Keputusan Gorbachev bersifat politis. Kemudian datang reformasi pasar yang membuat Rusia tidak mungkin memperluas wilayahnya secara militer.
Pada 1990-an, model ekonomi Rusia beralih dari swasembada ke integrasi ke dalam sistem ekonomi global. Ketika harga minyak, gas alam dan komoditas lainnya naik dan pendapatan ekspor Rusia meningkat, impor akan menjadi lebih mudah daripada membangun produksi dalam negeri. Negara-negara yang mengekspor bahan mentah bukanlah negara industri (Deindustrialisasi).
Sementara itu, wajah produksi industri di dunia juga telah berubah. Revolusi teknologi telah membuat produsen bergantung pada teknologi tinggi dan perusahaan teknologi yang berbasis di AS. Globalisasi membuka perbatasan, menciptakan pembagian kerja internasional dan rantai pasokan lintas batas.
Partisipasi Rusia dalam sistem ini terbatas karena korupsi yang meluas, intervensi negara, sistem hukum yang tidak efisien, dan lingkungan bisnis yang umumnya buruk.
Pasca-industrialisasi dan korupsi juga dapat dilihat di area industri-militer. Sebuah perusahaan pertahanan besar St. Petersburg yang mengkhususkan diri dalam radar dan peralatan navigasi terus memproduksi seperempat dari 30 asetnya, menurut sebuah studi baru-baru ini oleh jurnalis Rusia Leninets. Sisanya disewakan atau diubah menjadi pusat perbelanjaan dan apartemen.
Sejumlah besar uang yang dialokasikan untuk pengembangan sistem baru secara rutin dicuri dan disalahgunakan tanpa menunjukkan hasil apa pun. Tak heran jika kantor biro desain di tepi Teluk Finlandia diubah menjadi vila dan pemiliknya, adalah sahabat Putin.
Kurangnya sumber daya
Putin bukanlah seorang ekonom. Ketika dia memutuskan untuk menghidupkan kembali mimpi ekspansi Rusia dan mengambil kembali tanah Soviet lama, dimulai dengan Ukraina, dia  menyadari betapa sedikitnya Rusia yang memproduksi senjata  dan seberapa besar ketergantungannya pada suku cadang impor. Bahkan negara-negara yang tidak mendukung sanksi Barat enggan menjual ke Rusia karena takut terkena sanksi.

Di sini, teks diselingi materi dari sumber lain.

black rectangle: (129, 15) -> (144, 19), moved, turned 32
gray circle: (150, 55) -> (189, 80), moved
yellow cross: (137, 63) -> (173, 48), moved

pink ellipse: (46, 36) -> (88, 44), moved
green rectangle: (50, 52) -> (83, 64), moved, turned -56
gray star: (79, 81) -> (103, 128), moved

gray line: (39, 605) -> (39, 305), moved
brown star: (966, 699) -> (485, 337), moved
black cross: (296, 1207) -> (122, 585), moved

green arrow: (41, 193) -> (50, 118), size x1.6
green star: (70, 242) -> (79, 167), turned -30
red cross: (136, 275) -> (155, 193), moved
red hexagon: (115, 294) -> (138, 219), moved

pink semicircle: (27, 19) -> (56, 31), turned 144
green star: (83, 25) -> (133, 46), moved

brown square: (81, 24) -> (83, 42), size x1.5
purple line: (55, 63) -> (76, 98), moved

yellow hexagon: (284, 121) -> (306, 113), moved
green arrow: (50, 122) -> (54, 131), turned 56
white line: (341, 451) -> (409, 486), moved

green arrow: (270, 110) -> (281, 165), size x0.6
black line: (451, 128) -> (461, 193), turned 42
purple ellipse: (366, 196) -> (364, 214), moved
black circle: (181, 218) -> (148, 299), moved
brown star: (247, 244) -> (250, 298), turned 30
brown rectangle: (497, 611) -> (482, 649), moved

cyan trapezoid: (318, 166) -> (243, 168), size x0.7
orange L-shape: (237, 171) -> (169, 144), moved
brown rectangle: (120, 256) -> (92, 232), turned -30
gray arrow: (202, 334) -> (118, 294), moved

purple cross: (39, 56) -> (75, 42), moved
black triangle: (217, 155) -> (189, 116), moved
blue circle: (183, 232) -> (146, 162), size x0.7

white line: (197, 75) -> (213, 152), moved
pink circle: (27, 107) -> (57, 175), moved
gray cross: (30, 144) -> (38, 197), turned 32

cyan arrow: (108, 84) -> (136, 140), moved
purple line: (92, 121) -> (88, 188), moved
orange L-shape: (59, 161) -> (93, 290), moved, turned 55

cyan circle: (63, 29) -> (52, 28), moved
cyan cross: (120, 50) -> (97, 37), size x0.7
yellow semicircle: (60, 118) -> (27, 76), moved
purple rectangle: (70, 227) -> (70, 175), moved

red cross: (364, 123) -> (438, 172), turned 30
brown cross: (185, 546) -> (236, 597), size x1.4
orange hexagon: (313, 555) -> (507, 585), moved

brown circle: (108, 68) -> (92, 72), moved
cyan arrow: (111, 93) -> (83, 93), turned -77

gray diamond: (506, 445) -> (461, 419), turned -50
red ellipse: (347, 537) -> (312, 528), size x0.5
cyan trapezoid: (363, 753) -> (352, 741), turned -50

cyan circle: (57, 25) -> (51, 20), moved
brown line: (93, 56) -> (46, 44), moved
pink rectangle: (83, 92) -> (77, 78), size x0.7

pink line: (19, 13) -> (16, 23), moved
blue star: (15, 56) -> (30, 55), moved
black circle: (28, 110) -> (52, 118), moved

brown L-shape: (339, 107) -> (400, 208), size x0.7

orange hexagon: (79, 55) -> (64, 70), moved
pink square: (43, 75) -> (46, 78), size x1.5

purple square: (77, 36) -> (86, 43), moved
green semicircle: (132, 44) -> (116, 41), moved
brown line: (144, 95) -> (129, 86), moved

Tapi setelah bertahun-tahun propaganda terus-menerus, Rusia masih melihat dirinya sebagai kekuatan militer. Dan tiba-tiba ia tidak mampu mengalahkan Ukraina, yang selalu dihina dan dianggap sebagai negara gagal oleh arogansi kekaisaran.Â
Dihadapkan dengan perbedaan yang buruk ini, para chauvinis sayap kanan yang sebelumnya memuji agresi Putin berubah pikiran, tentu saja, ketika pengkhianatan mencapai puncak Kremlin dan Putin menerima perintah langsung dari Biden, Rusia gagal.
Elang Rusia mengklaim bahwa mereka bertarung dengan satu tangan terikat di belakang punggung mereka. Mereka menginginkan mobilisasi nasional, serangkaian peraturan darurat masa perang dan ekonomi berbasis perang.Â
Mereka menyerukan pemboman karpet di Kyiv, Lviv dan kota-kota lain dan penghancuran infrastruktur sipil seperti pembangkit listrik, kereta api, jembatan dan bendungan di seluruh Ukraina. Beberapa bahkan menyerukan untuk meledakkan pembangkit listrik tenaga nuklir dan menggunakan senjata nuklir taktis. Apa pun yang kurang akan menjadi pengecut atau pengkhianatan.